▶ _Exercise details_: Each line below should be restated exactly, with nothing dropped.

▶ _Material shown_:

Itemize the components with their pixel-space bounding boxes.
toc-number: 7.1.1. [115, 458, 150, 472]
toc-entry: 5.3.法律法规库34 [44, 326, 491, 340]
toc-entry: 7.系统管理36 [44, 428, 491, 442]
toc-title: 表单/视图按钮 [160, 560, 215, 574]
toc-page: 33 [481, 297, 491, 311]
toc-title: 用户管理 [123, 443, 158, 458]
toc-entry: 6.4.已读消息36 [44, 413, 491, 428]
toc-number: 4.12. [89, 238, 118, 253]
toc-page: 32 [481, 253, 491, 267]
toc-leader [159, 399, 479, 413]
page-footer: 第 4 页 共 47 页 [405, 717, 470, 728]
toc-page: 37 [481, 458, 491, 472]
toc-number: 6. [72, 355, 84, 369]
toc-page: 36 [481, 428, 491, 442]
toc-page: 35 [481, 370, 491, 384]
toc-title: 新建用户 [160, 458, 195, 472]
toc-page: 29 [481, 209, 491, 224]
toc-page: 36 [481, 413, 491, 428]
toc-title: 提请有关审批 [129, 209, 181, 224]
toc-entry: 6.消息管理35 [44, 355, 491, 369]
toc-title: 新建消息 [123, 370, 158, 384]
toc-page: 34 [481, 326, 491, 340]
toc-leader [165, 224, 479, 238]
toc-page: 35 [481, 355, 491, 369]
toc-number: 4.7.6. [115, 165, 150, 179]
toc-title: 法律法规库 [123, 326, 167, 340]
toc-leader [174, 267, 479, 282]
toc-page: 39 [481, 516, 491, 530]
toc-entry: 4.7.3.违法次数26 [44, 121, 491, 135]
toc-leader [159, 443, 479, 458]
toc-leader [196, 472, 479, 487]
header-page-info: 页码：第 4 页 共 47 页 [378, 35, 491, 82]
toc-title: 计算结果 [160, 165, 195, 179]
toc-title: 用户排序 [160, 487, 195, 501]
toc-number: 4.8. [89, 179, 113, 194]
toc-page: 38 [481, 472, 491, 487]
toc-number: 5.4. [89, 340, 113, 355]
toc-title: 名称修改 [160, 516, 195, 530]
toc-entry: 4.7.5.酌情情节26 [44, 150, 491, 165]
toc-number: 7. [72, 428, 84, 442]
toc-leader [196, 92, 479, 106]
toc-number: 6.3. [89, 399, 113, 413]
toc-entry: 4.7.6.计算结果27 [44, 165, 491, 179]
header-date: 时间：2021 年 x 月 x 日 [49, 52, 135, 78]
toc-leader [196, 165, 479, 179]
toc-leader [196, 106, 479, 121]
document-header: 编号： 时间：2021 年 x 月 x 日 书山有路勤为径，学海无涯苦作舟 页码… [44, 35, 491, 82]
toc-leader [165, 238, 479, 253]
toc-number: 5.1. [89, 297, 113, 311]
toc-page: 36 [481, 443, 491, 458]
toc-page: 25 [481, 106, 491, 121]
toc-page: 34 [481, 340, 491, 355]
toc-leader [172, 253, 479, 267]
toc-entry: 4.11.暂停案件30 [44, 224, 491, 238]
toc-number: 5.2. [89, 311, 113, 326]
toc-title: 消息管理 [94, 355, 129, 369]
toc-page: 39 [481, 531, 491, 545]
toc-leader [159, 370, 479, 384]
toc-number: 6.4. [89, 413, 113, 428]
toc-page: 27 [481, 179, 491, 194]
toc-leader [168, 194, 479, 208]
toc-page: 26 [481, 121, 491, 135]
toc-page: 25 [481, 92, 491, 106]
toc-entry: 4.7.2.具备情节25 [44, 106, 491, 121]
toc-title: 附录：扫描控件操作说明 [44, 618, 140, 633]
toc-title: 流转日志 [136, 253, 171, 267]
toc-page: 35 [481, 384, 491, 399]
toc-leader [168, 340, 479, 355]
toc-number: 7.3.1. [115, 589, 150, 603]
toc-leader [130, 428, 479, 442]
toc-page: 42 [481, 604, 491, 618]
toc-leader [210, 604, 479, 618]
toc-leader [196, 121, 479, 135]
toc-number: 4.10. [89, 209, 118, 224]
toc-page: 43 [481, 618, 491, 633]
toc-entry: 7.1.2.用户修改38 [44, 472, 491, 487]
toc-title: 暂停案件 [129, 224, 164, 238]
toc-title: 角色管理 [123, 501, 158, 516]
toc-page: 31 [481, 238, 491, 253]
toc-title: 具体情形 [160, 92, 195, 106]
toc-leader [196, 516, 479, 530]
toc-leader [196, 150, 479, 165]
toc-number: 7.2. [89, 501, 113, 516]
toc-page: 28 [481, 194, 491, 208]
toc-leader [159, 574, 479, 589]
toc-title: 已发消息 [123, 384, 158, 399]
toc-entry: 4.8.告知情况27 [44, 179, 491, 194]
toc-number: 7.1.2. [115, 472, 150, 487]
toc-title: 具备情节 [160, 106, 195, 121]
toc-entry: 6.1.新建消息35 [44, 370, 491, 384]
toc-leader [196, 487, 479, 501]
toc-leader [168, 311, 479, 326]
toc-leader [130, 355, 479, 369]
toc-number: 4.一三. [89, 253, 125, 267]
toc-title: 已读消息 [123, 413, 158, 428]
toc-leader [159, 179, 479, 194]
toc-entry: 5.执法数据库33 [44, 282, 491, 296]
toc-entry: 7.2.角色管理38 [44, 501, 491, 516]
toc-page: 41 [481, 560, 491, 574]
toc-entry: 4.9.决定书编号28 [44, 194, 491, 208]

▶ _Exercise output_:
Itemize the components with their pixel-space bounding boxes.
toc-number: 7.1.1. [115, 458, 150, 472]
toc-entry: 5.3.法律法规库34 [44, 326, 491, 340]
toc-entry: 7.系统管理36 [44, 428, 491, 442]
toc-title: 表单/视图按钮 [160, 560, 215, 574]
toc-page: 33 [481, 297, 491, 311]
toc-title: 用户管理 [123, 443, 158, 458]
toc-entry: 6.4.已读消息36 [44, 413, 491, 428]
toc-number: 4.12. [89, 238, 118, 253]
toc-page: 32 [481, 253, 491, 267]
toc-leader [159, 399, 479, 413]
page-footer: 第 4 页 共 47 页 [405, 717, 470, 728]
toc-page: 37 [481, 458, 491, 472]
toc-number: 6. [72, 355, 84, 369]
toc-page: 36 [481, 428, 491, 442]
toc-page: 35 [481, 370, 491, 384]
toc-title: 新建用户 [160, 458, 195, 472]
toc-page: 29 [481, 209, 491, 224]
toc-page: 36 [481, 413, 491, 428]
toc-title: 提请有关审批 [129, 209, 181, 224]
toc-entry: 6.消息管理35 [44, 355, 491, 369]
toc-title: 新建消息 [123, 370, 158, 384]
toc-page: 34 [481, 326, 491, 340]
toc-leader [165, 224, 479, 238]
toc-page: 35 [481, 355, 491, 369]
toc-number: 4.7.6. [115, 165, 150, 179]
toc-title: 法律法规库 [123, 326, 167, 340]
toc-leader [174, 267, 479, 282]
toc-page: 39 [481, 516, 491, 530]
toc-entry: 4.7.3.违法次数26 [44, 121, 491, 135]
toc-leader [159, 443, 479, 458]
toc-leader [196, 472, 479, 487]
header-page-info: 页码：第 4 页 共 47 页 [378, 35, 491, 82]
toc-title: 计算结果 [160, 165, 195, 179]
toc-title: 用户排序 [160, 487, 195, 501]
toc-number: 4.8. [89, 179, 113, 194]
toc-page: 38 [481, 472, 491, 487]
toc-number: 5.4. [89, 340, 113, 355]
toc-title: 名称修改 [160, 516, 195, 530]
toc-entry: 4.7.5.酌情情节26 [44, 150, 491, 165]
toc-number: 7. [72, 428, 84, 442]
toc-leader [196, 92, 479, 106]
toc-number: 6.3. [89, 399, 113, 413]
toc-entry: 4.7.6.计算结果27 [44, 165, 491, 179]
header-date: 时间：2021 年 x 月 x 日 [49, 52, 135, 78]
toc-leader [196, 165, 479, 179]
toc-leader [196, 106, 479, 121]
document-header: 编号： 时间：2021 年 x 月 x 日 书山有路勤为径，学海无涯苦作舟 页码… [44, 35, 491, 82]
toc-leader [165, 238, 479, 253]
toc-number: 5.1. [89, 297, 113, 311]
toc-page: 36 [481, 443, 491, 458]
toc-page: 25 [481, 106, 491, 121]
toc-page: 34 [481, 340, 491, 355]
toc-leader [172, 253, 479, 267]
toc-entry: 4.11.暂停案件30 [44, 224, 491, 238]
toc-number: 5.2. [89, 311, 113, 326]
toc-title: 消息管理 [94, 355, 129, 369]
toc-page: 39 [481, 531, 491, 545]
toc-leader [159, 370, 479, 384]
toc-number: 6.4. [89, 413, 113, 428]
toc-page: 27 [481, 179, 491, 194]
toc-leader [168, 194, 479, 208]
toc-page: 26 [481, 121, 491, 135]
toc-page: 25 [481, 92, 491, 106]
toc-entry: 4.7.2.具备情节25 [44, 106, 491, 121]
toc-title: 附录：扫描控件操作说明 [44, 618, 140, 633]
toc-title: 流转日志 [136, 253, 171, 267]
toc-page: 35 [481, 384, 491, 399]
toc-leader [168, 340, 479, 355]
toc-number: 7.3.1. [115, 589, 150, 603]
toc-leader [130, 428, 479, 442]
toc-page: 42 [481, 604, 491, 618]
toc-leader [210, 604, 479, 618]
toc-leader [196, 121, 479, 135]
toc-number: 4.10. [89, 209, 118, 224]
toc-page: 43 [481, 618, 491, 633]
toc-entry: 7.1.2.用户修改38 [44, 472, 491, 487]
toc-title: 暂停案件 [129, 224, 164, 238]
toc-title: 角色管理 [123, 501, 158, 516]
toc-page: 31 [481, 238, 491, 253]
toc-title: 具体情形 [160, 92, 195, 106]
toc-leader [196, 516, 479, 530]
toc-leader [196, 150, 479, 165]
toc-number: 7.2. [89, 501, 113, 516]
toc-page: 28 [481, 194, 491, 208]
toc-leader [159, 574, 479, 589]
toc-title: 已发消息 [123, 384, 158, 399]
toc-entry: 4.8.告知情况27 [44, 179, 491, 194]
toc-number: 7.1.2. [115, 472, 150, 487]
toc-title: 具备情节 [160, 106, 195, 121]
toc-entry: 6.1.新建消息35 [44, 370, 491, 384]
toc-leader [196, 487, 479, 501]
toc-leader [168, 311, 479, 326]
toc-leader [130, 355, 479, 369]
toc-number: 4.一三. [89, 253, 125, 267]
toc-title: 已读消息 [123, 413, 158, 428]
toc-leader [159, 179, 479, 194]
toc-entry: 5.执法数据库33 [44, 282, 491, 296]
toc-entry: 7.2.角色管理38 [44, 501, 491, 516]
toc-page: 41 [481, 560, 491, 574]
toc-entry: 4.9.决定书编号28 [44, 194, 491, 208]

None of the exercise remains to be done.